=== Section Start ===
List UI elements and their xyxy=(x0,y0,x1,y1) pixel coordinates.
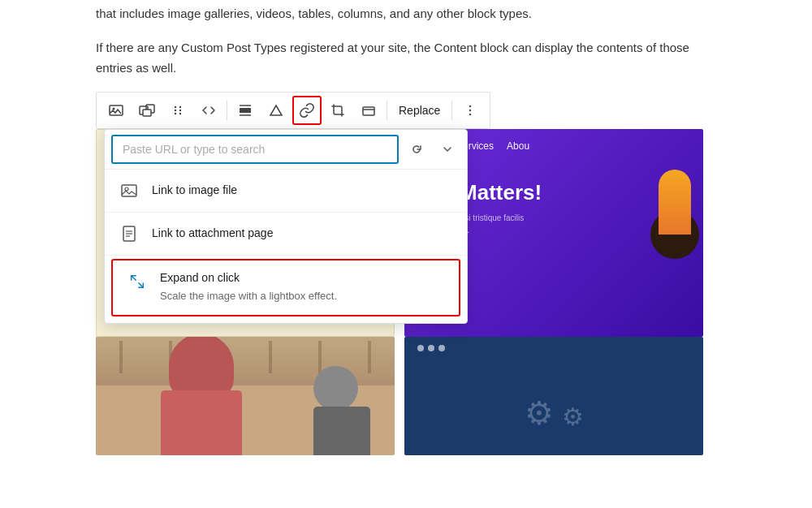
divider-3 xyxy=(451,101,452,120)
link-input-row xyxy=(105,130,467,170)
bottom-image-left xyxy=(96,337,395,455)
expand-screen-icon-btn[interactable] xyxy=(354,96,383,125)
svg-point-20 xyxy=(125,187,128,191)
text-block-2: If there are any Custom Post Types regis… xyxy=(96,37,716,79)
link-to-attachment-label: Link to attachment page xyxy=(152,224,273,242)
dot-3 xyxy=(438,345,445,351)
align-icon-btn[interactable] xyxy=(231,96,260,125)
gear-icon-2: ⚙ xyxy=(562,398,584,437)
more-options-btn[interactable] xyxy=(456,96,485,125)
svg-point-16 xyxy=(469,105,471,106)
replace-button[interactable]: Replace xyxy=(391,96,448,125)
gear-group: ⚙ ⚙ xyxy=(525,387,584,439)
svg-point-5 xyxy=(175,105,176,107)
gallery-icon-btn[interactable] xyxy=(132,96,162,125)
image-block-area: Sampl › + Suits All Skins Home Services … xyxy=(96,129,716,337)
dot-1 xyxy=(417,345,424,351)
expand-desc: Scale the image with a lightbox effect. xyxy=(160,288,337,305)
bottom-images: ⚙ ⚙ xyxy=(96,337,716,455)
link-icon-btn[interactable] xyxy=(292,96,322,125)
link-to-image-label: Link to image file xyxy=(152,181,237,199)
para-1: that includes image galleries, videos, t… xyxy=(96,3,716,24)
divider-2 xyxy=(387,101,387,120)
expand-texts: Expand on click Scale the image with a l… xyxy=(160,269,337,305)
svg-rect-11 xyxy=(240,108,251,113)
para-2: If there are any Custom Post Types regis… xyxy=(96,37,716,79)
dot-group xyxy=(417,345,445,351)
divider-1 xyxy=(227,101,227,120)
link-dropdown: Link to image file Link to attachment pa… xyxy=(104,129,468,324)
url-input[interactable] xyxy=(111,135,399,164)
expand-title: Expand on click xyxy=(160,269,337,286)
svg-point-10 xyxy=(179,112,181,114)
triangle-icon-btn[interactable] xyxy=(261,96,291,125)
link-to-attachment-option[interactable]: Link to attachment page xyxy=(105,213,467,256)
block-toolbar: Replace xyxy=(96,92,490,129)
expand-option-body: Expand on click Scale the image with a l… xyxy=(113,260,459,315)
image-file-icon xyxy=(118,179,140,202)
code-icon-btn[interactable] xyxy=(194,96,223,125)
drag-icon-btn[interactable] xyxy=(163,96,192,125)
svg-rect-4 xyxy=(143,110,151,116)
reset-link-btn[interactable] xyxy=(404,136,430,162)
expand-lightbox-icon xyxy=(126,270,149,293)
image-icon-btn[interactable] xyxy=(102,96,131,125)
attachment-page-icon xyxy=(118,222,140,245)
svg-point-17 xyxy=(469,109,471,110)
bottom-image-right: ⚙ ⚙ xyxy=(404,337,703,455)
gear-icon-1: ⚙ xyxy=(525,387,554,439)
svg-point-18 xyxy=(469,113,471,114)
block-container: Replace Sampl › + xyxy=(96,92,716,455)
chevron-down-btn[interactable] xyxy=(434,136,460,162)
crop-icon-btn[interactable] xyxy=(323,96,352,125)
link-to-image-option[interactable]: Link to image file xyxy=(105,170,467,213)
svg-point-8 xyxy=(179,109,181,110)
expand-on-click-option[interactable]: Expand on click Scale the image with a l… xyxy=(111,259,460,316)
svg-point-9 xyxy=(175,112,176,114)
nav-about: Abou xyxy=(507,139,529,154)
figure-decoration xyxy=(646,153,703,259)
svg-point-7 xyxy=(175,109,176,110)
svg-point-6 xyxy=(179,105,181,107)
text-block-1: that includes image galleries, videos, t… xyxy=(96,3,716,24)
dot-2 xyxy=(428,345,434,351)
svg-rect-14 xyxy=(363,107,374,115)
svg-rect-19 xyxy=(122,185,136,196)
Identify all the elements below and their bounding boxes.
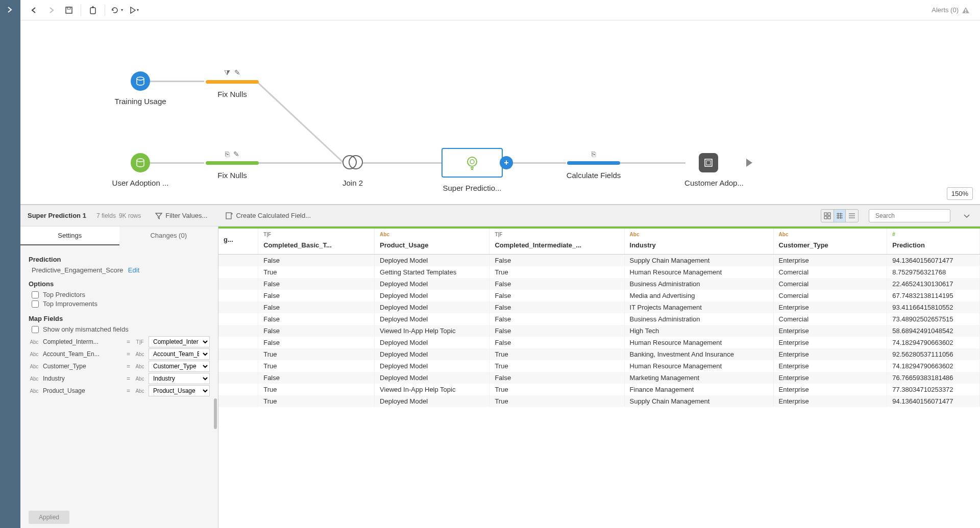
- type-badge: Abc: [134, 364, 145, 369]
- rows-count: 9K rows: [119, 212, 141, 219]
- profile-view-button[interactable]: [821, 210, 834, 222]
- node-fix-nulls-2[interactable]: ⎘✎ Fix Nulls: [204, 150, 260, 180]
- table-row[interactable]: FalseDeployed ModelFalseIT Projects Mana…: [218, 301, 980, 313]
- table-row[interactable]: TrueViewed In-App Help TopicTrueFinance …: [218, 384, 980, 395]
- forward-button[interactable]: [43, 3, 60, 18]
- table-row[interactable]: FalseViewed In-App Help TopicFalseHigh T…: [218, 325, 980, 337]
- table-cell: Comercial: [773, 266, 887, 278]
- column-header[interactable]: #Prediction: [887, 229, 980, 255]
- target-field-select[interactable]: Account_Team_E: [149, 348, 210, 360]
- table-cell: Deployed Model: [375, 348, 489, 360]
- svg-point-10: [468, 157, 477, 166]
- target-field-select[interactable]: Customer_Type: [149, 361, 210, 372]
- alerts-indicator[interactable]: Alerts (0): [932, 6, 975, 14]
- expand-panel-button[interactable]: [961, 210, 973, 222]
- filter-values-button[interactable]: Filter Values...: [151, 210, 211, 221]
- node-customer-adoption-output[interactable]: Customer Adop...: [676, 153, 752, 187]
- table-row[interactable]: FalseDeployed ModelFalseBusiness Adminis…: [218, 278, 980, 290]
- table-cell: 67.74832138114195: [887, 290, 980, 301]
- node-training-usage[interactable]: Training Usage: [102, 71, 179, 106]
- zoom-level[interactable]: 150%: [947, 187, 973, 200]
- field-map-row: Abc Account_Team_En... = Abc Account_Tea…: [29, 348, 210, 360]
- type-badge: Abc: [134, 351, 145, 357]
- table-cell: False: [489, 325, 624, 337]
- node-super-prediction[interactable]: + Super Predictio...: [439, 148, 505, 192]
- table-cell: Comercial: [773, 278, 887, 290]
- tab-settings[interactable]: Settings: [20, 227, 119, 245]
- add-step-button[interactable]: +: [500, 156, 513, 169]
- run-output-icon[interactable]: [746, 159, 752, 167]
- node-calculate-fields[interactable]: ⎘ Calculate Fields: [566, 150, 622, 180]
- add-data-button[interactable]: [84, 3, 102, 18]
- table-row[interactable]: FalseDeployed ModelFalseHuman Resource M…: [218, 337, 980, 348]
- svg-line-7: [256, 81, 343, 162]
- table-row[interactable]: FalseDeployed ModelFalseMarketing Manage…: [218, 372, 980, 384]
- table-row[interactable]: TrueGetting Started TemplatesTrueHuman R…: [218, 266, 980, 278]
- checkbox-top-predictors[interactable]: Top Predictors: [32, 291, 210, 298]
- search-input[interactable]: [875, 212, 952, 219]
- node-user-adoption[interactable]: User Adoption ...: [97, 153, 184, 187]
- options-section-label: Options: [29, 280, 210, 288]
- table-cell: 58.68942491048542: [887, 325, 980, 337]
- table-row[interactable]: FalseDeployed ModelFalseBusiness Adminis…: [218, 313, 980, 325]
- edit-prediction-link[interactable]: Edit: [128, 266, 139, 274]
- table-cell: False: [489, 290, 624, 301]
- expand-rail-button[interactable]: [0, 0, 20, 20]
- table-cell: Supply Chain Management: [624, 255, 773, 267]
- source-field: Completed_Interm...: [43, 338, 122, 345]
- table-row[interactable]: TrueDeployed ModelTrueHuman Resource Man…: [218, 360, 980, 372]
- back-button[interactable]: [26, 3, 43, 18]
- column-header[interactable]: AbcProduct_Usage: [375, 229, 489, 255]
- target-field-select[interactable]: Completed_Inter: [149, 336, 210, 347]
- table-cell: False: [489, 337, 624, 348]
- column-header[interactable]: AbcIndustry: [624, 229, 773, 255]
- script-icon: ⎘: [225, 150, 229, 158]
- create-calc-field-button[interactable]: Create Calculated Field...: [222, 210, 315, 221]
- table-row[interactable]: FalseDeployed ModelFalseSupply Chain Man…: [218, 255, 980, 267]
- table-row[interactable]: TrueDeployed ModelTrueSupply Chain Manag…: [218, 395, 980, 407]
- column-header[interactable]: T|FCompleted_Basic_T...: [258, 229, 375, 255]
- checkbox-show-mismatched[interactable]: Show only mismatched fields: [32, 325, 210, 333]
- table-cell: False: [489, 313, 624, 325]
- table-row[interactable]: FalseDeployed ModelFalseMedia and Advert…: [218, 290, 980, 301]
- settings-panel: Settings Changes (0) Prediction Predicti…: [20, 227, 218, 528]
- run-flow-button[interactable]: ▾: [126, 3, 143, 18]
- search-box[interactable]: [869, 209, 950, 222]
- table-cell: Enterprise: [773, 395, 887, 407]
- table-cell: False: [489, 255, 624, 267]
- tab-changes[interactable]: Changes (0): [119, 227, 218, 245]
- target-field-select[interactable]: Industry: [149, 373, 210, 384]
- table-row[interactable]: TrueDeployed ModelTrueBanking, Investmen…: [218, 348, 980, 360]
- table-cell: False: [489, 372, 624, 384]
- column-header[interactable]: g...: [218, 229, 258, 255]
- panel-scrollbar[interactable]: [214, 398, 217, 429]
- table-cell: Business Administration: [624, 278, 773, 290]
- table-cell: Deployed Model: [375, 301, 489, 313]
- table-cell: Deployed Model: [375, 395, 489, 407]
- table-cell: False: [258, 255, 375, 267]
- table-cell: False: [258, 325, 375, 337]
- step-title: Super Prediction 1: [28, 212, 86, 219]
- flow-canvas[interactable]: Training Usage ⧩✎ Fix Nulls User Adoptio…: [20, 20, 980, 204]
- data-grid[interactable]: g...T|FCompleted_Basic_T...AbcProduct_Us…: [218, 227, 980, 528]
- checkbox-top-improvements[interactable]: Top Improvements: [32, 300, 210, 308]
- svg-rect-20: [828, 213, 830, 215]
- column-header[interactable]: AbcCustomer_Type: [773, 229, 887, 255]
- svg-rect-6: [965, 12, 966, 13]
- svg-rect-0: [66, 7, 72, 13]
- refresh-button[interactable]: ▾: [108, 3, 126, 18]
- table-cell: [218, 372, 258, 384]
- table-cell: False: [258, 278, 375, 290]
- save-button[interactable]: [60, 3, 78, 18]
- table-cell: True: [258, 360, 375, 372]
- svg-point-9: [137, 159, 144, 162]
- node-join-2[interactable]: Join 2: [330, 153, 376, 187]
- column-header[interactable]: T|FCompleted_Intermediate_...: [489, 229, 624, 255]
- grid-view-button[interactable]: [834, 210, 846, 222]
- node-fix-nulls-1[interactable]: ⧩✎ Fix Nulls: [204, 68, 260, 98]
- table-cell: Enterprise: [773, 372, 887, 384]
- list-view-button[interactable]: [846, 210, 858, 222]
- table-cell: 93.41166415810552: [887, 301, 980, 313]
- table-cell: True: [258, 266, 375, 278]
- target-field-select[interactable]: Product_Usage: [149, 385, 210, 396]
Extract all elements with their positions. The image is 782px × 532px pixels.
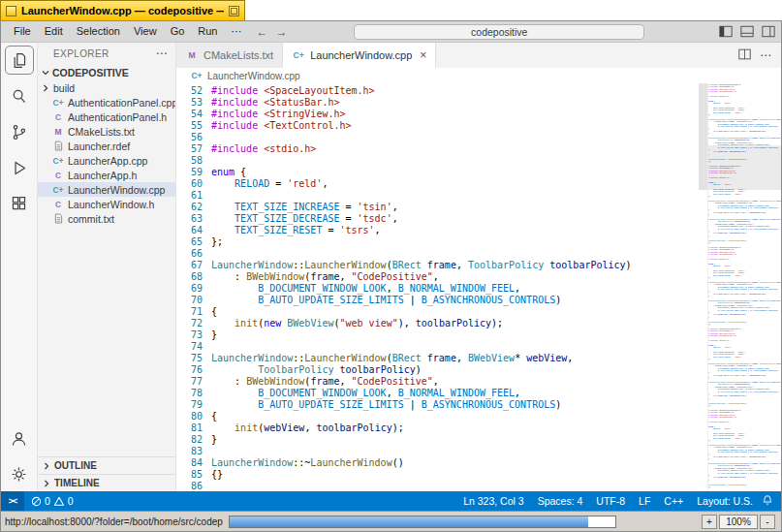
=== Section End ===
From the data above, show each line that contains "Replace".

### Written answer
replace-button[interactable]: Replace xyxy=(391,96,448,125)
block-toolbar: Replace xyxy=(96,92,490,129)
block-container: Replace Sampl › + xyxy=(96,92,716,455)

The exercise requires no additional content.